Your loaf looks wonderful!

BerniePiel's picture

and the crust looks chewy and I can almost smell the wheat.  Great loaf.  As to the sea salt matter, I appreciated the comments from Nick because I am having a very difficult time getting the proper salt content, as well.  I use sea salt and usually its the coarse variety and I've used several different brands, the latest being Ravida Azienda Agricola which is a coarse grind.  Also, I'm in the process of making some of Lepard's Mill Loaf (The Art of Handmade Bread, p. 30) which calls for 2 1/2 tsp of fine sea salt.  I used a mortar to pulverize the salt to a finer grind which I've never done before and I increased the quantify to 3 tsp.  I tend to more salt, than less for my personal taste.  So I'm very interested in seeing how these loaves will taste.  But, back to your loaf, Mebake, it looks like perfection to me.  Great work!

Bernie Piel

Mebake's picture

Thanks to all! I couldn't have achieved this without the help of all TFL members, THANKS.

BYW, i ate some slices for dinner yesterday, and i can tell you it is the lightest 100% wholewheat i have ever baked, and :

1 - It retained the heavenly butter smell from the milk and butter, 24 hrs after the bake.

2- It tasted wholesome, yet crumb feather - light, and laden with bran.

3- The salt was just right, i take it all back. (Double is double from now on)

I think the following made the difference in terms of the outcome:

1- I did not punch the dough, and just shaped it into a boule carefully.

2 - I kind of mastered the french kneading method (Richard Bertinent), so proper gluten development with a sticky dough.

3 - I stretched and folded the fermented dough half way through 2 hrs bulk fermentation.

4- I baked under a cover for 3/4 of baking time, which helped even out the heat round the loaf.

Wonderful bread!  I'd give it 8.5/10


Mebake's picture

Nick, thanks for your elaborate reply, my salt is a cheap sea salt, i found on a grocery isle once, nothing fancy.

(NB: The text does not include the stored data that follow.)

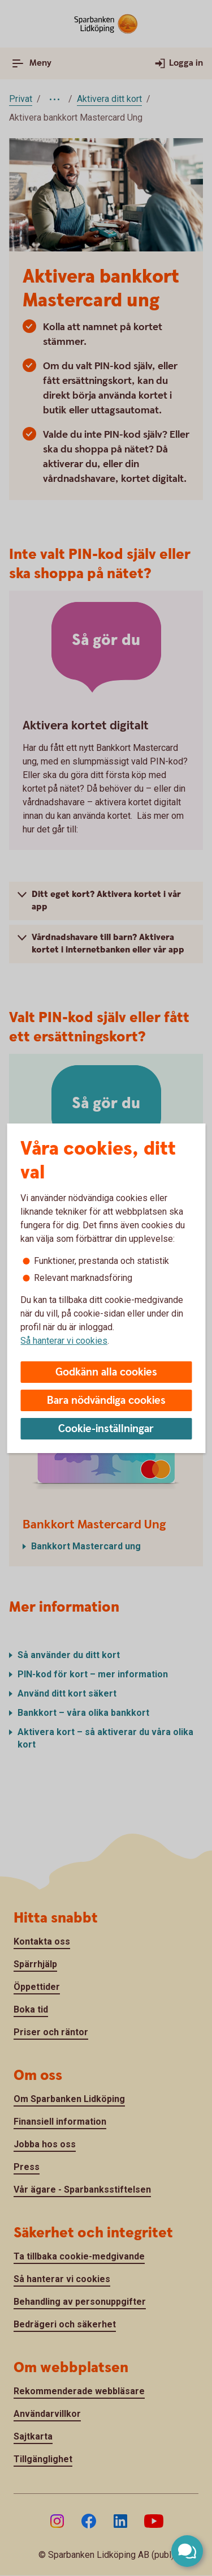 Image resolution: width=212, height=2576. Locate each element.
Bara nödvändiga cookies (106, 1401)
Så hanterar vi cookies (63, 1340)
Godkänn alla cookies (106, 1372)
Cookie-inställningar (106, 1429) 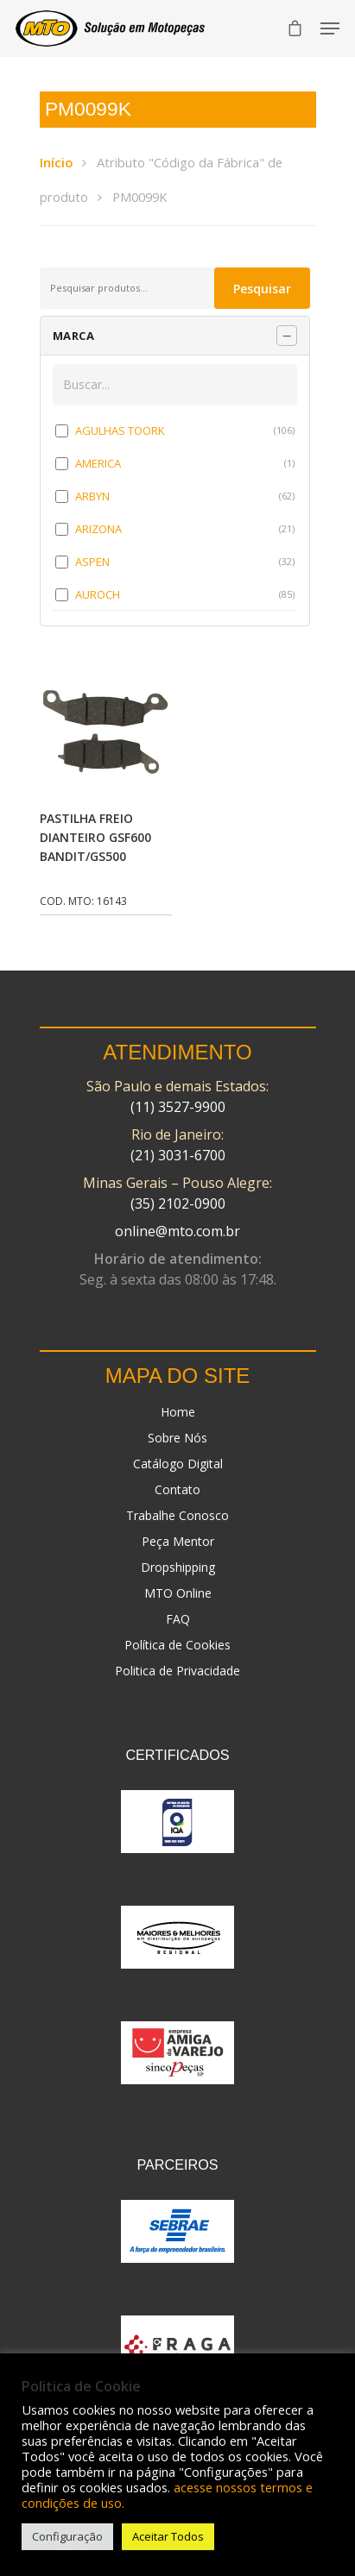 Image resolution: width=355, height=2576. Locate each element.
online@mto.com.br (177, 1231)
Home (178, 1412)
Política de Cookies (177, 1645)
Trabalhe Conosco (177, 1515)
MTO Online (178, 1593)
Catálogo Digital (178, 1463)
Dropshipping (178, 1567)
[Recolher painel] (286, 335)
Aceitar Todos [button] (168, 2536)
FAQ (178, 1619)
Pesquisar (262, 288)
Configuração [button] (67, 2536)
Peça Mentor (178, 1541)
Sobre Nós (177, 1437)
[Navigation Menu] (329, 28)
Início (56, 162)
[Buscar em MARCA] (175, 384)
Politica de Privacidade (177, 1670)
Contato (177, 1489)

And thanks jolly for your valuable info. I guess WGB book appeals to people who are indefferent to an Artisan-styled open crumbed crusty breads. There is a trade off when you try to craft a wholewheat artisanal loaf using Peter's recipes.

Hey Kneady, i hear you! i think as you bake more wholewheat, you'll get to dectate the changes you need and could easily detach yourself from Peter's measurements. I prefer to marry Jeffrey Hamelman's methodes with Peter Reinhart's theories.

Kneady, There is nothing absolute in bread baking, only facts, and once you bake from more recipes, you will eventually get to the point where you are able to judge what is your best methods and ingredients for your loaf.


Mebake's picture

PR's WGB call for 50% BIGA by weight (half of the dough is fermented in the fridge). and i hope you mean fridge when you said freezer, coz freezing a Biga might stall it for quite a long time, or even render it useless.

Your BIGA must also contain very little yeast or levain, or else you will have reduce from 50% to 30% (coz the dough will be overly fermented).